Wildflowers bloom earlier, potentially impacting area wildlife

A new study from the Nature Conservancy in Wyoming has found that many wildflowers and other plants in the Grand Teton-Yellowstone region are flowering and bearing fruit earlier than 50 years ago. Kamila Kudelska of Wyoming Public Radio asked ecologist and co-author Trevor Bloom how the study came about.

Trevor Bloom: The idea for this study certainly came from my colleague, Corinna Riginos, and Corinna worked several years ago for the Teton Science School. And she was teaching from this book, “For Everything There Is a Season: The Sequence of Natural Events in the Teton Yellowstone Region.” And this book, “For Everything There’s a Season,” was written by Dr. Frank Craighead and was a week-by-week account of what you would expect to see in the Teton area.

So suppose you open it up to this week you would talk about how the Aspen begin to bud or set flowers and the mountain bluebirds return from their migration.
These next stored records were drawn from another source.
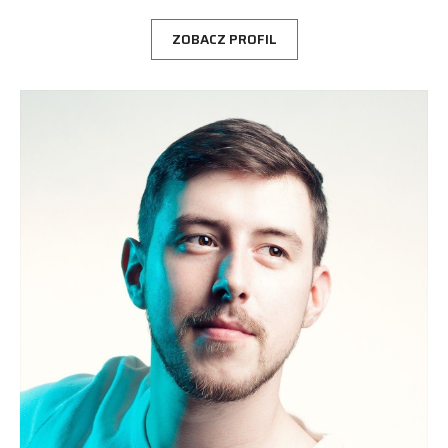
ZOBACZ PROFIL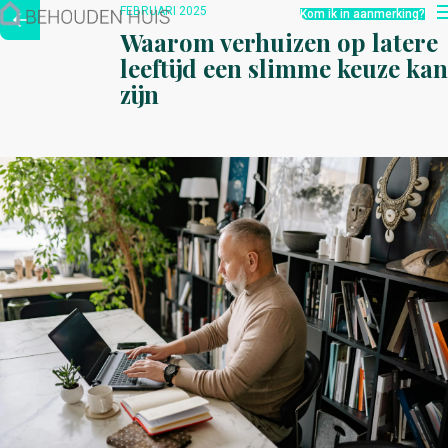
Hoe werkt het?
FEBRUARI 2025
Kom ik in aanmerking?
Over ons
Waarom verhuizen op latere
Nieuwsbrief
leeftijd een slimme keuze kan
Contact
zijn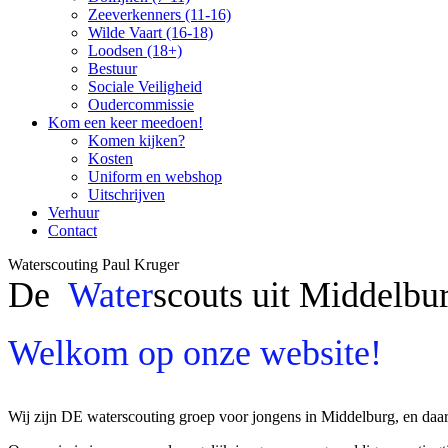
Zeeverkenners (11-16)
Wilde Vaart (16-18)
Loodsen (18+)
Bestuur
Sociale Veiligheid
Oudercommissie
Kom een keer meedoen!
Komen kijken?
Kosten
Uniform en webshop
Uitschrijven
Verhuur
Contact
Waterscouting Paul Kruger
De
Water
scouts uit Middelbu
Welkom op onze website!
Wij zijn DE waterscouting groep voor jongens in Middelburg, en daa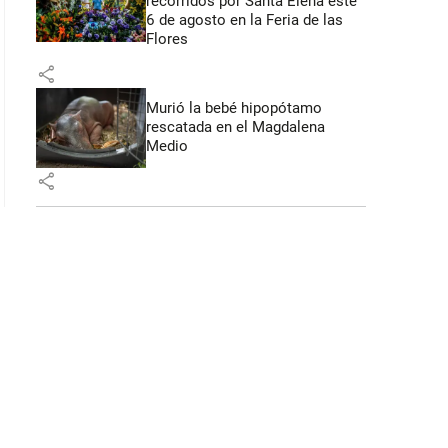
recorridos por Santa Elena este
6 de agosto en la Feria de las
Flores
share
Murió la bebé hipopótamo
rescatada en el Magdalena
Medio
share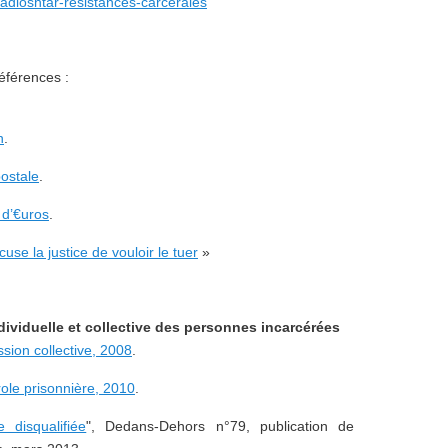
adioshtar-resistances-carcerales
références :
n
.
postale
.
 d’€uros
.
cuse la justice de vouloir le tuer
»
ndividuelle et collective des personnes incarcérées
ssion collective, 2008
.
ole prisonnière, 2010
.
 disqualifiée
", Dedans-Dehors n°79, publication de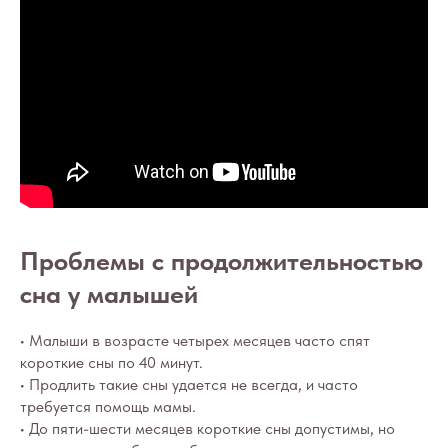
Проблемы с продолжительностью
сна у малышей
• Малыши в возрасте четырех месяцев часто спят
короткие сны по 40 минут.
• Продлить такие сны удается не всегда, и часто
требуется помощь мамы.
• До пяти-шести месяцев короткие сны допустимы, но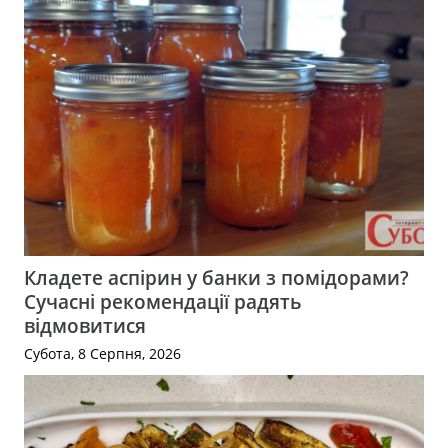
Кладете аспірин у банки з помідорами?
Сучасні рекомендації радять
відмовитися
Субота, 8 Серпня, 2026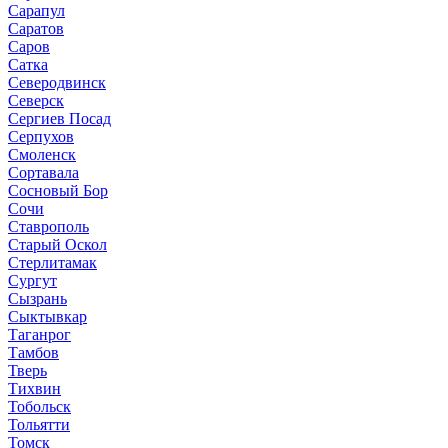
Сарапул
Саратов
Саров
Сатка
Северодвинск
Северск
Сергиев Посад
Серпухов
Смоленск
Сортавала
Сосновый Бор
Сочи
Ставрополь
Старый Оскол
Стерлитамак
Сургут
Сызрань
Сыктывкар
Таганрог
Тамбов
Тверь
Тихвин
Тобольск
Тольятти
Томск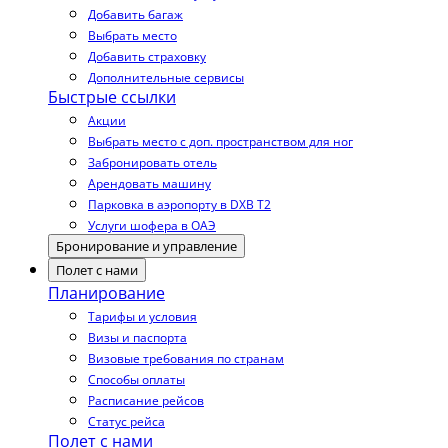
Добавить багаж
Выбрать место
Добавить страховку
Дополнительные сервисы
Быстрые ссылки
Акции
Выбрать место с доп. пространством для ног
Забронировать отель
Арендовать машину
Парковка в аэропорту в DXB T2
Услуги шофера в ОАЭ
Бронирование и управление
Полет с нами
Планирование
Тарифы и условия
Визы и паспорта
Визовые требования по странам
Способы оплаты
Расписание рейсов
Статус рейса
Полет с нами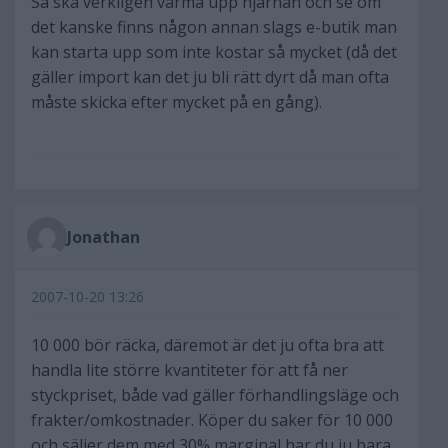
Så ska verkligen värma upp hjärnan och se om
det kanske finns någon annan slags e-butik man
kan starta upp som inte kostar så mycket (då det
gäller import kan det ju bli rätt dyrt då man ofta
måste skicka efter mycket på en gång).
Jonathan
2007-10-20 13:26
10 000 bör räcka, däremot är det ju ofta bra att
handla lite större kvantiteter för att få ner
styckpriset, både vad gäller förhandlingsläge och
frakter/omkostnader. Köper du saker för 10 000
och säljer dem med 30% marginal har du ju bara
And when she was teaching this book, she started to realize that things were getting out of sync, they were going haywire. She had the idea to replicate this study, the Craighead study in the future. And basically, that’s where I came in. I just finished my graduate degree in botany. And I was happy to jump in and start replicating that study.

Kamila Kudelska: So what did you do? How did you replicate the study?

VG: The first step, which was pretty fun, so we got the Craighead family archives back. So not only are we using the book, but we actually have the handwritten notes that were written by Dr. Frank Craighead from 1973 to 1978 and again in 1988. And there are these handwritten notes that were on file with him.

He passed away several years ago, but we have received the notes from his family. And we digitized the notes, we turned them into spreadsheets. And then we found about 50 species of plants that had very good records, several years of records, the first flowering date. And then basically I just retraced his footsteps starting at his old historic cabin site, which is now in Grand Teton National Park, walking through sagebrush meadow and up to the top of Blacktail Butte . And along the way, I just recorded all the different flowers that I saw, and what stage they are at. I did it two to three days a week. So twice a week, at least, for four years. Basically, I just have to walk around and look at wildflowers.

KK: Very cool. And then, what did you discover? What were the results?

VG: The results were a bit staggering. We expected some wildflowers to bloom earlier, due to warmer temperatures. It was our assumption. But we had no idea when we started that we’d find many flowers blooming about three weeks earlier than they did in the 1970s. earlier than the first sighting by Craighead. In general, we have found that spring flowers, those that come out in May and June come out about three weeks earlier, mid-summer flowers, plants, like lupins that come out in July, come out about 10 days earlier. early. And then the late summer flowers, like goldenrod or willowherb, don’t come out any earlier at all.

KK: What does it mean? You know, why should people care about that? And how can this potentially impact our ecosystem?

VG: There are several reasons why people should be interested. You know, one is, this is just a very clear example of how climate change has already affected the sagebrush ecosystem. A lot of climate change research looks to the future…2050, 2070, we’re going to be living in a very different world. But it’s a concrete example of how the ecosystem has changed since the 1970s. And it’s a very clear story and you’re talking to people in Wyoming and they might not want to engage in a conversation on climate change, but they will certainly engage on how things have changed. since they were growing up. How growing seasons get longer or streams drop later in the season or snow melts earlier.

But in particular, the greatest effects will be felt on wildlife. An example is the sage grouse, so the greater sage grouse is dependent on early spring wildflowers and the insects that pollinate these early spring wildflowers are their primary spring food sources, and their nesting success is directly related to these wildflowers. And because these plants are coming out much, much earlier than they historically were, that could have implications for sage-grouse survival.

Because going out earlier is not necessarily a good thing. This makes these plants more susceptible to early disease. Then freezes and dies. So they come out earlier because it’s warmer and the snow is melting, but then you still have those early April frosts and then all the petals fall off. And then, of course, those plants don’t survive. So there are certainly implications for the sage grouse. And we also talk in the document about implications for bears, as we also found berry shrubs, such as serviceberry, chokecherry and huckleberry. They come out about a week early. And probably they’re still fruiting more than a week earlier than they historically were, which means very important food sources for bears in late fall when they go into hyperesthesia. , a period when they are simply trying to eat as much. as possible, that the berries probably come out more towards the end of the summer than towards the beginning of the fall.

And they might not have the food sources they need before going into hibernation, which could lead to increased human-bear conflict in general. We tend to point out the restoration implications of this is that restoration practitioners in national forest national parks and state parks should really consider in their seed mixes and what they are planting when they are trying to restore habitats, to try to have early flowering species in these seed mixes, mid summer flowering species and even late summer flowering species to try to obtain this overall diversity of flowering times and floral resources for the fauna that depends on them.